# Saved entries
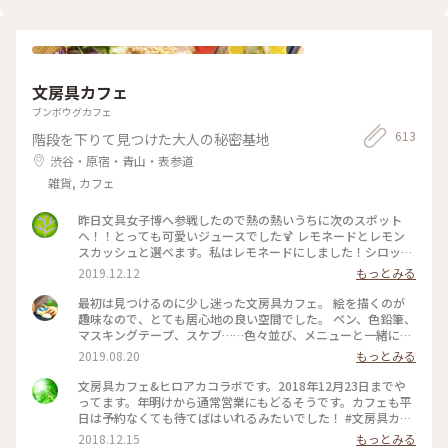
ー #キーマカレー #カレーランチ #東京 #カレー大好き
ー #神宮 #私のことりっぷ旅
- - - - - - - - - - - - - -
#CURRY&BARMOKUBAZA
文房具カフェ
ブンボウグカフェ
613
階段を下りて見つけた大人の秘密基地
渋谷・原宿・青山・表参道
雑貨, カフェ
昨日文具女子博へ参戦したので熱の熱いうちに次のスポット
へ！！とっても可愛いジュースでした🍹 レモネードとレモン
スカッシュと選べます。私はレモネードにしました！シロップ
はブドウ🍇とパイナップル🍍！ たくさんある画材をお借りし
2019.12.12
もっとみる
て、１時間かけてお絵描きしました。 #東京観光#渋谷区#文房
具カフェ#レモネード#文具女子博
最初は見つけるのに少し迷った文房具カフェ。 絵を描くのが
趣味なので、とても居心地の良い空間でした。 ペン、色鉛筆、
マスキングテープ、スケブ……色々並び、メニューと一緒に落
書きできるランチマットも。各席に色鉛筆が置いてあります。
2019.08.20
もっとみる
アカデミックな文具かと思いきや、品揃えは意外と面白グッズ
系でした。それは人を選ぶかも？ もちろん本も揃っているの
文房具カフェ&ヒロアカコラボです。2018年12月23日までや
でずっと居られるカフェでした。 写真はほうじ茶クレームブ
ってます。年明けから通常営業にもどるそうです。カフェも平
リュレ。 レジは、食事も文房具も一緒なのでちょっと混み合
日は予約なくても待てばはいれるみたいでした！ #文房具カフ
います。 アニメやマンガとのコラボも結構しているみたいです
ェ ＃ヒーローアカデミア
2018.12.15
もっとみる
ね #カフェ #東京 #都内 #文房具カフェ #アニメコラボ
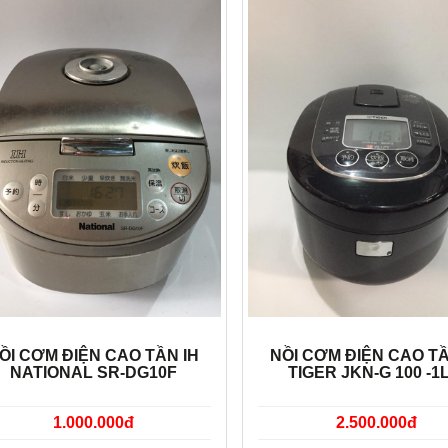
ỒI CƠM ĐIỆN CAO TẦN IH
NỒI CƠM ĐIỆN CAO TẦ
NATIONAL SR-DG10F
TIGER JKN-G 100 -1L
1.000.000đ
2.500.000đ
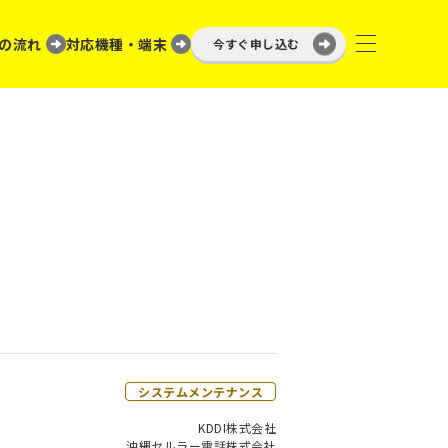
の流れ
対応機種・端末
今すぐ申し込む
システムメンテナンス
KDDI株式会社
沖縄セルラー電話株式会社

# Your objective
Repeat each line of the records exactly, dropping the pictures.

# Response area
ー #キーマカレー #カレーランチ #東京 #カレー大好き
ー #神宮 #私のことりっぷ旅
- - - - - - - - - - - - - -
#CURRY&BARMOKUBAZA
文房具カフェ
ブンボウグカフェ
613
階段を下りて見つけた大人の秘密基地
渋谷・原宿・青山・表参道
雑貨, カフェ
昨日文具女子博へ参戦したので熱の熱いうちに次のスポット
へ！！とっても可愛いジュースでした🍹 レモネードとレモン
スカッシュと選べます。私はレモネードにしました！シロップ
はブドウ🍇とパイナップル🍍！ たくさんある画材をお借りし
2019.12.12
もっとみる
て、１時間かけてお絵描きしました。 #東京観光#渋谷区#文房
具カフェ#レモネード#文具女子博
最初は見つけるのに少し迷った文房具カフェ。 絵を描くのが
趣味なので、とても居心地の良い空間でした。 ペン、色鉛筆、
マスキングテープ、スケブ……色々並び、メニューと一緒に落
書きできるランチマットも。各席に色鉛筆が置いてあります。
2019.08.20
もっとみる
アカデミックな文具かと思いきや、品揃えは意外と面白グッズ
系でした。それは人を選ぶかも？ もちろん本も揃っているの
文房具カフェ&ヒロアカコラボです。2018年12月23日までや
でずっと居られるカフェでした。 写真はほうじ茶クレームブ
ってます。年明けから通常営業にもどるそうです。カフェも平
リュレ。 レジは、食事も文房具も一緒なのでちょっと混み合
日は予約なくても待てばはいれるみたいでした！ #文房具カフ
います。 アニメやマンガとのコラボも結構しているみたいです
ェ ＃ヒーローアカデミア
2018.12.15
もっとみる
ね #カフェ #東京 #都内 #文房具カフェ #アニメコラボ
ỒI CƠM ĐIỆN CAO TẦN IH
NỒI CƠM ĐIỆN CAO TẦ
NATIONAL SR-DG10F
TIGER JKN-G 100 -1L
1.000.000đ
2.500.000đ
の流れ
対応機種・端末
今すぐ申し込む
システムメンテナンス
KDDI株式会社
沖縄セルラー電話株式会社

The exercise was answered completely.